Distributed computing Study Guide
Study Guide
📖 Core Concepts
Distributed Computing – Study of systems whose components run on different networked computers and cooperate by passing messages.
Distributed Program / Programming – A program that executes across multiple nodes; the act of writing such programs.
Autonomous Entities – Each node has its own local memory and can fail independently.
No Global Clock – Algorithms must work without synchronized time; they rely on message ordering instead.
Message vs. Event –
Message: command, event, or document sent to a specific recipient (e.g., ProcessPayment).
Event: a state‑change notification broadcast without a designated receiver (e.g., PaymentProcessed).
Architectural Patterns – Event‑driven, Service‑Oriented (SOA), Publish–Subscribe, Peer‑to‑Peer (P2P).
Coupling Styles – Loose: independent services; Tight: components tightly bound.
Parallel vs. Distributed – Parallel: shared memory, tightly coupled.

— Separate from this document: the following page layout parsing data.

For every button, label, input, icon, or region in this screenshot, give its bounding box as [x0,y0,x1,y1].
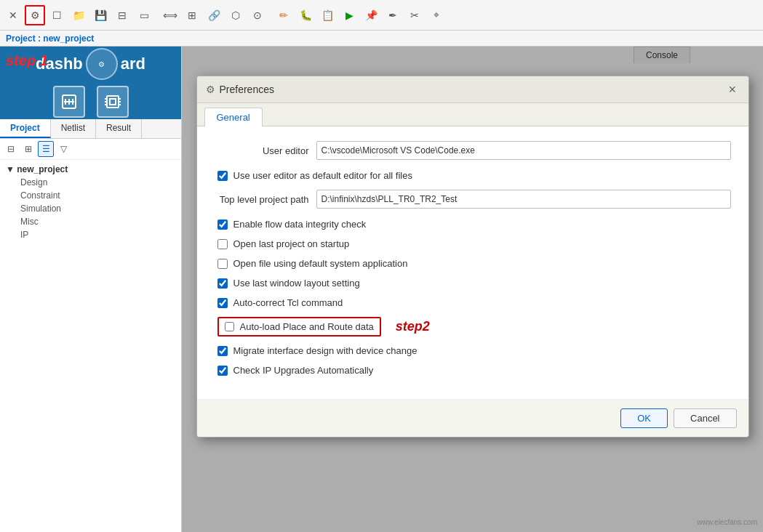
dashboard-logo-circle: ⚙ [86,48,118,80]
sidebar-tool-collapse[interactable]: ⊟ [3,141,19,157]
migrate-interface-row: Migrate interface design with device cha… [215,345,731,356]
dash-icon-schematic[interactable] [53,86,85,118]
open-file-default-label: Open file using default system applicati… [233,258,408,269]
migrate-interface-label: Migrate interface design with device cha… [233,345,418,356]
check-ip-upgrades-checkbox[interactable] [217,366,228,376]
last-window-layout-checkbox[interactable] [217,278,228,289]
dialog-footer: OK Cancel [197,399,748,437]
sidebar-tab-netlist[interactable]: Netlist [51,119,96,138]
sidebar-tab-project[interactable]: Project [0,119,51,138]
toolbar-bug-icon[interactable]: 🐛 [295,5,316,25]
dialog-close-button[interactable]: ✕ [725,82,740,97]
toolbar-save-icon[interactable]: 💾 [90,5,111,25]
top-level-path-input[interactable] [316,190,731,209]
toolbar-close-icon[interactable]: ✕ [3,5,23,25]
user-editor-row: User editor [215,141,731,160]
dialog-body: User editor Use user editor as default e… [197,126,748,399]
toolbar-screen-icon[interactable]: ▭ [134,5,154,25]
toolbar-folder-icon[interactable]: 📁 [68,5,89,25]
sidebar-tool-filter[interactable]: ▽ [55,141,71,157]
last-window-layout-row: Use last window layout setting [215,278,731,289]
dashboard-icon-row [53,86,129,118]
toolbar-pen-icon[interactable]: ✒ [383,5,403,25]
project-label: Project : new_project [0,31,763,47]
check-ip-upgrades-label: Check IP Upgrades Automatically [233,365,374,376]
dashboard-title2: ard [121,55,145,73]
ok-button[interactable]: OK [620,408,668,428]
top-level-path-row: Top level project path [215,190,731,209]
use-user-editor-row: Use user editor as default editor for al… [215,170,731,181]
watermark: www.elecfans.com [697,518,757,526]
auto-correct-tcl-row: Auto-correct Tcl command [215,297,731,308]
toolbar-flag-icon[interactable]: 📌 [361,5,381,25]
toolbar-link-icon[interactable]: 🔗 [204,5,224,25]
toolbar-divider [156,5,159,25]
dashboard-text-row: dashb ⚙ ard [36,48,145,80]
cancel-button[interactable]: Cancel [674,408,736,428]
toolbar-target-icon[interactable]: ⌖ [426,5,447,25]
auto-correct-tcl-label: Auto-correct Tcl command [233,297,343,308]
dash-icon-fpga[interactable] [97,86,129,118]
toolbar-slice-icon[interactable]: ✂ [404,5,425,25]
toolbar-settings-icon[interactable]: ⚙ [25,5,45,25]
project-tree: ▼ new_project Design Constraint Simulati… [0,160,181,532]
open-file-default-checkbox[interactable] [217,259,228,269]
check-ip-upgrades-row: Check IP Upgrades Automatically [215,365,731,376]
right-content: Console ⚙ Preferences ✕ General [182,47,763,532]
top-level-path-label: Top level project path [215,194,309,205]
dashboard-header: step 1 dashb ⚙ ard [0,47,181,119]
open-last-project-row: Open last project on startup [215,238,731,249]
app-window: ✕ ⚙ ☐ 📁 💾 ⊟ ▭ ⟺ ⊞ 🔗 ⬡ ⊙ ✏ 🐛 📋 ▶ 📌 ✒ ✂ ⌖ … [0,0,763,532]
user-editor-input[interactable] [316,141,731,160]
toolbar: ✕ ⚙ ☐ 📁 💾 ⊟ ▭ ⟺ ⊞ 🔗 ⬡ ⊙ ✏ 🐛 📋 ▶ 📌 ✒ ✂ ⌖ [0,0,763,31]
sidebar-tab-result[interactable]: Result [96,119,142,138]
flow-integrity-row: Enable flow data integrity check [215,219,731,230]
preferences-dialog: ⚙ Preferences ✕ General User editor [196,76,749,438]
tree-item-root[interactable]: ▼ new_project [3,163,178,176]
toolbar-close2-icon[interactable]: ⊟ [112,5,132,25]
toolbar-new-icon[interactable]: ☐ [47,5,67,25]
auto-correct-tcl-checkbox[interactable] [217,298,228,308]
flow-integrity-checkbox[interactable] [217,219,228,230]
toolbar-play-icon[interactable]: ▶ [339,5,359,25]
toolbar-circle-icon[interactable]: ⊙ [247,5,268,25]
auto-load-place-route-checkbox[interactable] [225,322,234,331]
open-last-project-checkbox[interactable] [217,239,228,249]
tree-item-misc[interactable]: Misc [3,215,178,228]
svg-rect-5 [107,96,119,108]
svg-rect-6 [110,99,116,105]
sidebar-toolbar: ⊟ ⊞ ☰ ▽ [0,139,181,160]
open-last-project-label: Open last project on startup [233,238,350,249]
tree-item-constraint[interactable]: Constraint [3,189,178,202]
dialog-tabs: General [197,103,748,126]
modal-overlay: ⚙ Preferences ✕ General User editor [182,47,763,532]
sidebar-tool-view[interactable]: ☰ [38,141,54,157]
tree-item-design[interactable]: Design [3,176,178,189]
dialog-tab-general[interactable]: General [204,108,263,126]
open-file-default-row: Open file using default system applicati… [215,258,731,269]
toolbar-divider2 [269,5,272,25]
tree-item-simulation[interactable]: Simulation [3,202,178,215]
sidebar: step 1 dashb ⚙ ard [0,47,182,532]
toolbar-chip-icon[interactable]: 📋 [317,5,337,25]
use-user-editor-label: Use user editor as default editor for al… [233,170,412,181]
sidebar-tool-expand[interactable]: ⊞ [20,141,36,157]
main-content: step 1 dashb ⚙ ard [0,47,763,532]
step1-label: step 1 [6,52,48,69]
user-editor-label: User editor [215,145,309,156]
auto-load-place-route-label: Auto-load Place and Route data [240,321,374,332]
toolbar-hex-icon[interactable]: ⬡ [225,5,246,25]
toolbar-pencil-icon[interactable]: ✏ [273,5,294,25]
tree-item-ip[interactable]: IP [3,228,178,241]
flow-integrity-label: Enable flow data integrity check [233,219,367,230]
auto-load-place-route-row: Auto-load Place and Route data step2 [215,317,731,336]
dialog-title-text: Preferences [220,84,725,95]
step2-highlight-box: Auto-load Place and Route data [217,317,381,336]
toolbar-arrow-icon[interactable]: ⟺ [160,5,180,25]
step2-annotation: step2 [396,319,430,334]
dialog-titlebar: ⚙ Preferences ✕ [197,76,748,103]
toolbar-grid-icon[interactable]: ⊞ [182,5,202,25]
migrate-interface-checkbox[interactable] [217,346,228,356]
dialog-gear-icon: ⚙ [206,84,215,95]
use-user-editor-checkbox[interactable] [217,171,228,181]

Distributed: private memory, message‑passing, loosely coupled.
Complexity Measures – Time (rounds), message count, bit count; models: LOCAL (rounds), CONGEST (bits/message size).
Linearizability – Operations appear to occur instantaneously at some point between invocation and response.
Reactive Manifesto – Systems should be Responsive, Resilient, Elastic, Message‑driven.
---
📌 Must Remember
Delivery Semantics – At‑least‑once, at‑most‑once, exactly‑once (apply to both events and messages).
Tight vs. Loose Coupling – Tight ⇒ shared‑memory/disk; Loose ⇒ message‑driven, microservices.
NC Class – Solvable in polylogarithmic time with polynomial processors.
LOCAL Model – Complexity measured in synchronous communication rounds; any problem solvable in ≤ 2·D rounds (D = network diameter).
CONGEST Model – Each message ≤ B bits; total bits transmitted matter.
Leader Election Goal – Elect a unique coordinator, usually the node with the highest identifier; minimize bytes and time.
Event‑driven Advantage – Perfect for propagating state changes and decoupled notifications.
Message Advantage – Suited for explicit commands, workflow orchestration, and tight coordination.
---
🔄 Key Processes
Leader Election (generic ring/graph)
Identifier Exchange – Each node broadcasts its unique ID to neighbors.
Comparison – Nodes compare received IDs with their own.
Winner Selection – Node holding the highest ID declares itself leader.
Announcement – Leader sends a “leader‑found” message to inform all nodes.
Gallager‑Humblet‑Spira (MST) – high‑level steps
Fragment Creation – Each node starts as a singleton fragment.
Find Minimum Outgoing Edge – Every fragment identifies its cheapest edge to another fragment.
Merge Fragments – Fragments connect via selected edges, forming larger fragments.
Iterate – Repeat steps 2‑3 until a single fragment spanning all nodes remains (the MST).
Event‑Driven Flow (publish‑subscribe)
Publish – Producer posts an event to a topic.
Broker – Receives event, matches it to subscriber interests.
Dispatch – Asynchronously delivers event to all matching subscribers.
---
🔍 Key Comparisons
Events vs. Messages
Events: broadcast, decoupled, state‑change notification.
Messages: directed, command‑oriented, explicit coordination.
Parallel vs. Distributed
Parallel: shared memory, tightly coupled, processors see the same address space.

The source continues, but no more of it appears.